-- Materials provided --
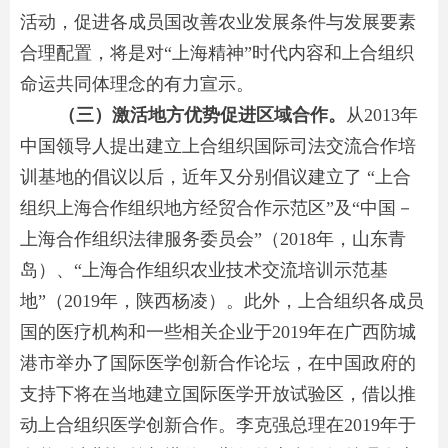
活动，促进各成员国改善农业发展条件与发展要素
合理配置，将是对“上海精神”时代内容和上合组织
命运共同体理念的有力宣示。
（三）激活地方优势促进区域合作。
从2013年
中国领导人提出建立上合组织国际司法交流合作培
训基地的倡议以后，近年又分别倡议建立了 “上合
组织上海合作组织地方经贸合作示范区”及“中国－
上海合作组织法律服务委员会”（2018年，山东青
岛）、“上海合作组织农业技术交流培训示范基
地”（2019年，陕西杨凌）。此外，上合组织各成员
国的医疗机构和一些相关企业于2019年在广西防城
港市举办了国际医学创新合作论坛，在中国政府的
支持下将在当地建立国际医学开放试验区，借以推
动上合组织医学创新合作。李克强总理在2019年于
--
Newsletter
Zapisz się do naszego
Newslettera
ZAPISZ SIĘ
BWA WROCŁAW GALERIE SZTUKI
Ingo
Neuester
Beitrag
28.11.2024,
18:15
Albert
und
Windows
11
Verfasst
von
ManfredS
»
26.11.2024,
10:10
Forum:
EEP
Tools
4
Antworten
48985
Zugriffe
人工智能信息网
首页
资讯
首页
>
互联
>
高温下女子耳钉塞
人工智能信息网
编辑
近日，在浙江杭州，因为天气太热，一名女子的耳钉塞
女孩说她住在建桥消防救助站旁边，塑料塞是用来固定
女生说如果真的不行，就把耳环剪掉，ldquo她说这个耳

-- Task description --
Using the data above, reproduce exactly the lines from the line that contains "活动，促进各成员国改善农业发展条件与发展要素" through the line that contains "动上合组织医学创新合作。李克强总理在2019年于", including both.

-- Solution below --
活动，促进各成员国改善农业发展条件与发展要素
合理配置，将是对“上海精神”时代内容和上合组织
命运共同体理念的有力宣示。
（三）激活地方优势促进区域合作。
从2013年
中国领导人提出建立上合组织国际司法交流合作培
训基地的倡议以后，近年又分别倡议建立了 “上合
组织上海合作组织地方经贸合作示范区”及“中国－
上海合作组织法律服务委员会”（2018年，山东青
岛）、“上海合作组织农业技术交流培训示范基
地”（2019年，陕西杨凌）。此外，上合组织各成员
国的医疗机构和一些相关企业于2019年在广西防城
港市举办了国际医学创新合作论坛，在中国政府的
支持下将在当地建立国际医学开放试验区，借以推
动上合组织医学创新合作。李克强总理在2019年于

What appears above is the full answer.